Here are a few conditions that have a hereditary basis:
- Morning sickness
An estimated 50 percent of women experience morning sickness during the first trimester and for some the problem is so severe that it interferes with the ability to eat enough and extreme morning sickness may even continue into subsequent trimesters. Serious morning sickness occurs in less than two percent of all pregnancies but can lead to vitamin and nutritional deficiencies if not treated. Data collected by the Norwegian Institute of Public Health found that women are more likely to suffer from severe morning sickness if their mother did. The risk did not increase if the father’s mother experienced it.
- Gestational diabetes
About 2 to 5 percent of all pregnant women develop gestational diabetes. This type of diabetes develops during pregnancy due to hormonal changes that increase insulin resistance and lead to high blood sugar. A variety of factors—including the woman’s own health—are implicated but studies show that some women may be predisposed to develop diabetes. Tests for gestational diabetes are part of prenatal care. If an expectant mother does have gestational diabetes, she will require more-frequent checkups and need to manage her blood sugar. In most cases, a woman’s blood sugar will return to normal after the baby is born.
- Bigger babies
How much a mother weighs and what she eats during pregnancy will both have an effect on her baby’s birth weight, but some studies suggest that genes can help determine the size of a newborn. Surprisingly, it’s not only the mother’s genes that count. A study led by Britain’s UCL Institute of Child Health found genes inherited from both the mother and father may each regulate the baby’s growth at different points in the pregnancy.
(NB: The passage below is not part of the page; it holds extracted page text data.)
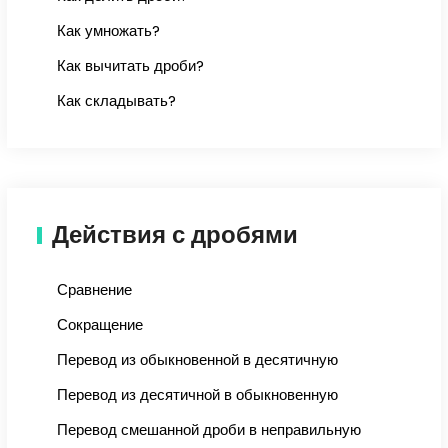
Как умножать?
Как вычитать дроби?
Как складывать?
Действия с дробями
Сравнение
Сокращение
Перевод из обыкновенной в десятичную
Перевод из десятичной в обыкновенную
Перевод смешанной дроби в неправильную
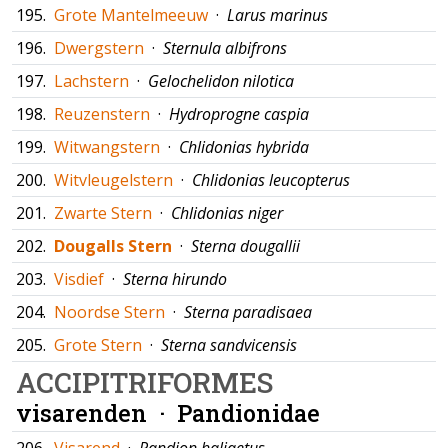
195.
Grote Mantelmeeuw
·
Larus marinus
196.
Dwergstern
·
Sternula albifrons
197.
Lachstern
·
Gelochelidon nilotica
198.
Reuzenstern
·
Hydroprogne caspia
199.
Witwangstern
·
Chlidonias hybrida
200.
Witvleugelstern
·
Chlidonias leucopterus
201.
Zwarte Stern
·
Chlidonias niger
202.
Dougalls Stern
·
Sterna dougallii
203.
Visdief
·
Sterna hirundo
204.
Noordse Stern
·
Sterna paradisaea
205.
Grote Stern
·
Sterna sandvicensis
ACCIPITRIFORMES
visarenden ·
Pandionidae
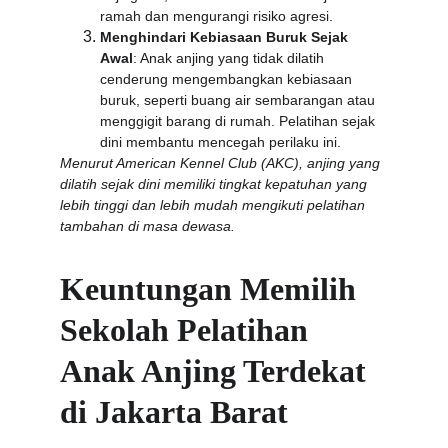
ramah dan mengurangi risiko agresi.
Menghindari Kebiasaan Buruk Sejak 
Awal
: Anak anjing yang tidak dilatih 
cenderung mengembangkan kebiasaan 
buruk, seperti buang air sembarangan atau 
menggigit barang di rumah. Pelatihan sejak 
dini membantu mencegah perilaku ini.
Menurut American Kennel Club (AKC), anjing yang 
dilatih sejak dini memiliki tingkat kepatuhan yang 
lebih tinggi dan lebih mudah mengikuti pelatihan 
tambahan di masa dewasa.
Keuntungan Memilih 
Sekolah Pelatihan 
Anak Anjing Terdekat 
di Jakarta Barat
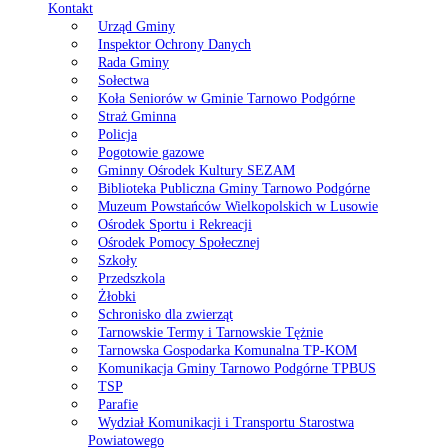
Kontakt
Urząd Gminy
Inspektor Ochrony Danych
Rada Gminy
Sołectwa
Koła Seniorów w Gminie Tarnowo Podgórne
Straż Gminna
Policja
Pogotowie gazowe
Gminny Ośrodek Kultury SEZAM
Biblioteka Publiczna Gminy Tarnowo Podgórne
Muzeum Powstańców Wielkopolskich w Lusowie
Ośrodek Sportu i Rekreacji
Ośrodek Pomocy Społecznej
Szkoły
Przedszkola
Żłobki
Schronisko dla zwierząt
Tarnowskie Termy i Tarnowskie Tężnie
Tarnowska Gospodarka Komunalna TP-KOM
Komunikacja Gminy Tarnowo Podgórne TPBUS
TSP
Parafie
Wydział Komunikacji i Transportu Starostwa
Powiatowego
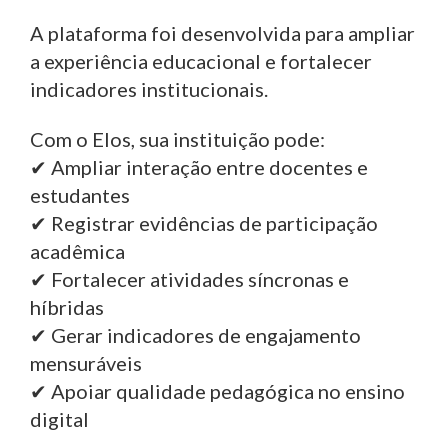
A plataforma foi desenvolvida para ampliar
a experiência educacional e fortalecer
indicadores institucionais.
Com o Elos, sua instituição pode:
✔ Ampliar interação entre docentes e
estudantes
✔ Registrar evidências de participação
acadêmica
✔ Fortalecer atividades síncronas e
híbridas
✔ Gerar indicadores de engajamento
mensuráveis
✔ Apoiar qualidade pedagógica no ensino
digital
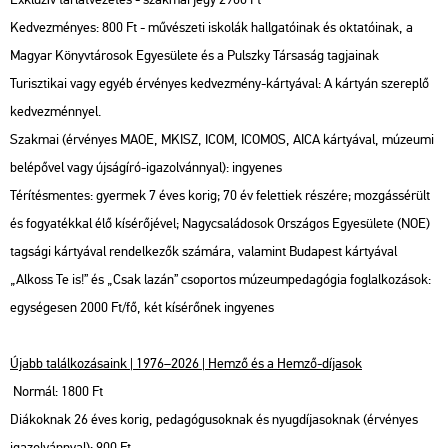
Kedvezményes: 800 Ft - művészeti iskolák hallgatóinak és oktatóinak, a
Magyar Könyvtárosok Egyesülete és a Pulszky Társaság tagjainak
Turisztikai vagy egyéb érvényes kedvezmény-kártyával: A kártyán szereplő
kedvezménnyel.
Szakmai (érvényes MAOE, MKISZ, ICOM, ICOMOS, AICA kártyával, múzeumi
belépővel vagy újságíró-igazolvánnyal): ingyenes
Térítésmentes: gyermek 7 éves korig; 70 év felettiek részére; mozgássérült
és fogyatékkal élő kísérőjével; Nagycsaládosok Országos Egyesülete (NOE)
tagsági kártyával rendelkezők számára, valamint Budapest kártyával
„Alkoss Te is!” és „Csak lazán” csoportos múzeumpedagógia foglalkozások:
egységesen 2000 Ft/fő, két kísérőnek ingyenes
Újabb találkozásaink | 1976–2026 | Hemző és a Hemző-díjasok
Normál: 1800 Ft
Diákoknak 26 éves korig, pedagógusoknak és nyugdíjasoknak (érvényes
igazolvánnyal): 900 Ft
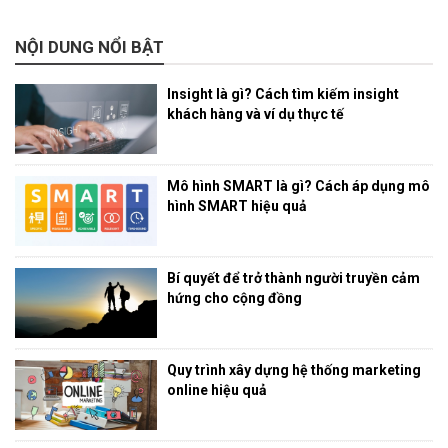
NỘI DUNG NỔI BẬT
Insight là gì? Cách tìm kiếm insight
khách hàng và ví dụ thực tế
Mô hình SMART là gì? Cách áp dụng mô
hình SMART hiệu quả
Bí quyết để trở thành người truyền cảm
hứng cho cộng đồng
Quy trình xây dựng hệ thống marketing
online hiệu quả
- Twins: Identical and fraternal
Twins do seem to run in families, although it is more likely to happen with fraternal or non identical twins. Data from 2000 mothers of fraternal twins showed that two particular genes increase a woman’s chance of having fraternal twins. One gene affects hormone levels and how many eggs the ovaries release during a menstrual cycle. Having both genes increases a mother’s chances of twins by 29%. If a woman’s mother, sister or aunt had fraternal twins, it’s likely that she has a higher than average chance of continuing the family tradition.
- Early labor
Early labor—defined as labor that happens before the 37th week of pregnancy—may be caused by a variety of factors, including the baby’s genes. A 2015 study by the Eunice Kennedy Shriver Genomics and Proteomics Network for Preterm Birth Research found a significant increase in preterm births—before 34 weeks of pregnancy—among babies in whom any of four implicated genes were duplicated or any of seven genes were deleted. The findings may lead to a screening test to help identify babies at a higher risk for preterm birth.
Prenatal visits include taking your blood pressure—and there’s a good reason for that. It’s an easy way to screen for high or erratic blood pressure, a symptom of preeclampsia. About 1 in 200 women develop this condition during pregnancy. Preeclampsia can progress into life-threatening complications for both mother and child but it is treatable once diagnosed. Some studies suggest that the father’s genes rather than the mother’s are implicated in a higher risk for preeclampsia. If the father’s mother or sister had preeclampsia, expectant parents should inform their healthcare provider.
No one is sure what causes intrahepatic cholestasis of pregnancy (ICP), a rare condition which affects approximately one percent of all pregnancies in the U.S. The liver disease, which only happens during pregnancy, may be caused by a mixture of genetic, hormonal, and environmental factors. About 15 percent of women who have mutations in certain genes will develop the condition and those genes can be passed on. If a woman’s mother or sister had ICP, she should let healthcare provider know. The symptoms—including severe itching—usually go away after delivery.
- Blood clots and deep vein thrombosis
Obesity, a tendency toward blood clots, being pregnant at an older age, and leading an inactive life can all increase the danger of blood clots and deep vein thrombosis during pregnancy, but genetic variations also increase the likelihood. Research found that women with certain genetic variations are more likely to have such circulation issues early on in their pregnancy.
Melasma—the skin discoloration women experience during pregnancy—is due to hormonal changes but some women may be predisposed to this form of hyperpigmentation. Although discoloration may be worsened by environmental factors, such as sun exposure, hyperpigmentation tends to run in families. Fortunately, the discoloration usually fades after the child’s birth.
Asking both sides of the family about their experiences during pregnancy—and any problems they faced—can help an expectant mother better cope with possible hereditary conditions.